How you would explain away computer game clichés?

Discussion in 'General Off-Topic Chat' started by FAST6191, Apr 12, 2011.

  1. FAST6191

    FAST6191 Techromancer

    pip Reporter
    Nov 21, 2005
    United Kingdom
    Reading around I got to thinking about clichés in computer games and some things I might do to explain them or dodge them. You can do things like RPG shops (every weapon better than the last) if you want but that is more of an implementation or maybe resources issue and some games wave unobtainable things in your face (loads of recent RPGs), transport things back (loads of things but skies of arcadia and recently Resonance of Fate*), reworking and improving weapons (summon night on the GBA to name a game that takes this as a main mechanic for the game but loads of others feature improved weapons by some mechanism).

    *it is not that good and does not have much in the overt "just another hour" but I still seem to have sunk loads of hours into it in recent times- to that end if you like RPGs give it a spin or indeed just to say you did.

    Some lists (yes I just grabbed the top three from a search)
    My favourite one is the grind aspect of games when coupled

    To start with I will pick the classic example of

    Bullet sponge. You all know the setup- the character can take enough punishment by means of bullet despite not wearing all that much armour to probably do a fair line in atomising the player or if nothing else seeing someone jump back up (via medpack* or health) for something that would lay someone else out for months due to it (it was sci fi but bulletstorm had a nice story mechanic it seems).

    *one nice thing and whether it was intentional or not I have no idea is something I saw in redneck rampage- by pressing the ` (next to the 1 button at the top of the keyboard) your character would take a leak and gain a fraction of health as a result. It could not be abused so much without serious boredom but it did allow for a minimum health type arrangement upon entering a new section- seemed like a nice halfway house between sit for 5 seconds and carry on and "hope I missed a medpack back in the level a bit" and a possible mention of Halo 1 at least that also had medpacks and I guess a mention of left4dead. Half life has a measure of this as well.

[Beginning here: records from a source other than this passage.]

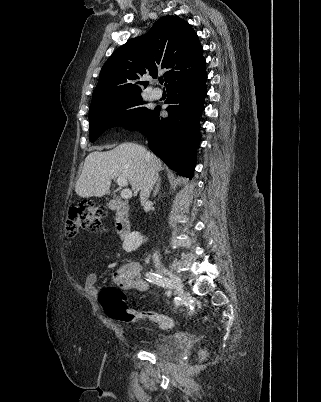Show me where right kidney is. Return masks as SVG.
I'll use <instances>...</instances> for the list:
<instances>
[{
    "mask_svg": "<svg viewBox=\"0 0 321 402\" xmlns=\"http://www.w3.org/2000/svg\"><path fill=\"white\" fill-rule=\"evenodd\" d=\"M143 242V237L139 232H132L125 237L123 249L127 252L136 250Z\"/></svg>",
    "mask_w": 321,
    "mask_h": 402,
    "instance_id": "1",
    "label": "right kidney"
}]
</instances>
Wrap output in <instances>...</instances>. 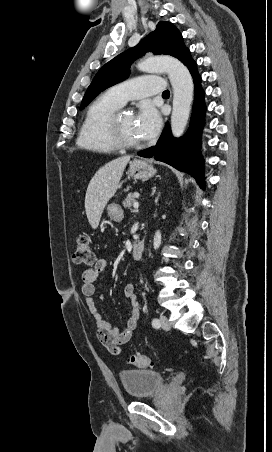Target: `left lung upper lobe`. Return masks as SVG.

    The enemies/character being supernatural by some means and able to take punishment as a result works but feels like a cop out of a sort.

    Time dilation- presumably only viable in sci fi or maybe swords and sorcery you get surrounded by a time dilation field that
    I saw something similar in a film called Outpost
    very much a spoiler

    Might also want to couple it with a shield working to eliminate incoming slowed material- too much stuff to handle and you get hit somehow.

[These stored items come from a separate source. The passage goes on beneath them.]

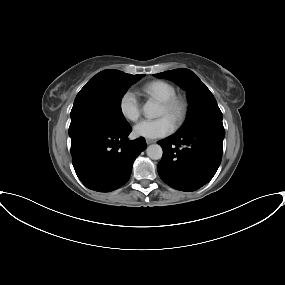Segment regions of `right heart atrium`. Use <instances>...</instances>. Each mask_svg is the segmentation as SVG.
I'll return each mask as SVG.
<instances>
[{"label":"right heart atrium","mask_w":285,"mask_h":285,"mask_svg":"<svg viewBox=\"0 0 285 285\" xmlns=\"http://www.w3.org/2000/svg\"><path fill=\"white\" fill-rule=\"evenodd\" d=\"M121 115L128 121L136 122L141 115V105L132 90L125 91L119 101Z\"/></svg>","instance_id":"1"}]
</instances>
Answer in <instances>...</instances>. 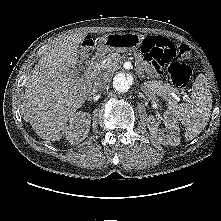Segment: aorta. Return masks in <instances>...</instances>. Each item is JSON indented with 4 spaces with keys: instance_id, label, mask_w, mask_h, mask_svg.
Here are the masks:
<instances>
[{
    "instance_id": "1",
    "label": "aorta",
    "mask_w": 221,
    "mask_h": 221,
    "mask_svg": "<svg viewBox=\"0 0 221 221\" xmlns=\"http://www.w3.org/2000/svg\"><path fill=\"white\" fill-rule=\"evenodd\" d=\"M131 85L132 81L125 73H118L113 78V87L117 92H127Z\"/></svg>"
}]
</instances>
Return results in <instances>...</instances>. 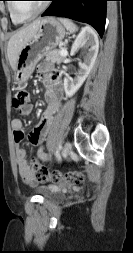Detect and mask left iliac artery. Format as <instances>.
Wrapping results in <instances>:
<instances>
[{
    "label": "left iliac artery",
    "instance_id": "44dca946",
    "mask_svg": "<svg viewBox=\"0 0 133 253\" xmlns=\"http://www.w3.org/2000/svg\"><path fill=\"white\" fill-rule=\"evenodd\" d=\"M61 146H59L58 148H57V150H56V156H57V158H59L60 157V150H61Z\"/></svg>",
    "mask_w": 133,
    "mask_h": 253
}]
</instances>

    I once saw something like this in Star wars KOTOR- try to shoot the Rancor as you get towards the end of the introduction planet. Assassin's creed does something similar (albeit in instruction manual) and says despite everything only minor injuries were sustained not to mention the general "sync" concept (something that might have instead been pioneered by Hitman or some other game "as told by someone after the fact" depending on how you look at it).
    More thematically Max Payne could be said to work in a similar manner.

    gun kata
    If you want to go gun kata (see Equilibrium and Ultraviolet) you can- resident evil cutscenes and quicktime events seem to flirt with this a lot but realism if you are after that sort of thing tends to suffer a tad.

    Quantum leap-
    Super meat boy's every attempt thing works here. You might mention something like unreal tournament or perhaps the recent battlestar galactica robots as part of this as well but that is a tough call.

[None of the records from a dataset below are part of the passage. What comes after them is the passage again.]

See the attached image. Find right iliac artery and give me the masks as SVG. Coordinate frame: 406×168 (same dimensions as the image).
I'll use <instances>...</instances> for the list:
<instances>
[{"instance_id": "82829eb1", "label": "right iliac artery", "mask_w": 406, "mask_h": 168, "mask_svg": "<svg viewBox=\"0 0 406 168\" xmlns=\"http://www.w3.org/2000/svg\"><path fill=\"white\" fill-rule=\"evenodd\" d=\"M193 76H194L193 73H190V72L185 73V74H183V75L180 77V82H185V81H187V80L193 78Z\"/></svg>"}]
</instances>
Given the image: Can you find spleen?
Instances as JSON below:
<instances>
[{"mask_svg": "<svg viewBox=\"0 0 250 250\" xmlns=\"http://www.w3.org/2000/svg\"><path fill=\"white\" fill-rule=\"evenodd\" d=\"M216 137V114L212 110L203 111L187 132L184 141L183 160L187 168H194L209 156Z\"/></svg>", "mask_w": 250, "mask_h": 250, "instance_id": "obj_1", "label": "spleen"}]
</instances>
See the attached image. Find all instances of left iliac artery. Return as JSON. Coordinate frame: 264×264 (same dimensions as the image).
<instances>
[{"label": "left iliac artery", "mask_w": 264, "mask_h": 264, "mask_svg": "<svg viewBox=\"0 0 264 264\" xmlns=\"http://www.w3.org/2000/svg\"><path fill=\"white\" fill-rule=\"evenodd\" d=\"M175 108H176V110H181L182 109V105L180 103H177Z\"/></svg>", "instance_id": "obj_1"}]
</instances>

    Feel free to add to those, expand on them or choose another one entirely.
  2. Veho

    Veho The man who cried "Ni".

    Former Staff
    Apr 4, 2006
    I have a premise that would explain (or at least handwave) several of the classic cliches of the RPG genre.

    Suppose the huge invading army that's approaching the kingdom from the North is just a diversion, so that the bad guy and his elite forces could sneak in from the South and seize the means of production Item Of Ultimate Power whatchamacallit, or the capital or something, and your ragtag band of misfits are the only ones who know of this and/or believe it. You're making your way South to face the real threat.

    So. The army and the militia have gone North to fight the invaders, there's very little fighting men left to protect the general populace, and to keep the bandits, looters and random monsters in check. At the same time, your group is being regarded as cowardly deserters, or bandits, and therefore won't be offered help. However, you might be hired to take care of bandits or monsters by desperate villagers (sidequests, ho!).

    Decent weapons and equipment are expensive and scarce, due in part to rampant profiteering. What craftsmen are left will overcharge for their wares. And despite you being the destined heroes on a quest to save the kingdom (and possibly the world), nobody gives you anything for free, because you're (at best) just a bunch of guys wandering around the countryside.
  3. injected11

    injected11 Crescent Fresh™

    Jul 17, 2009
    United States
    This screamed Ogre Battle 64 at me.
  4. Veho

    Veho The man who cried "Ni".

    Former Staff
    Apr 4, 2006
    Maybe. Never played it so I couldn't say, although I've looked at the descriptions/reviews and it doesn't look all that similar to what I had in mind.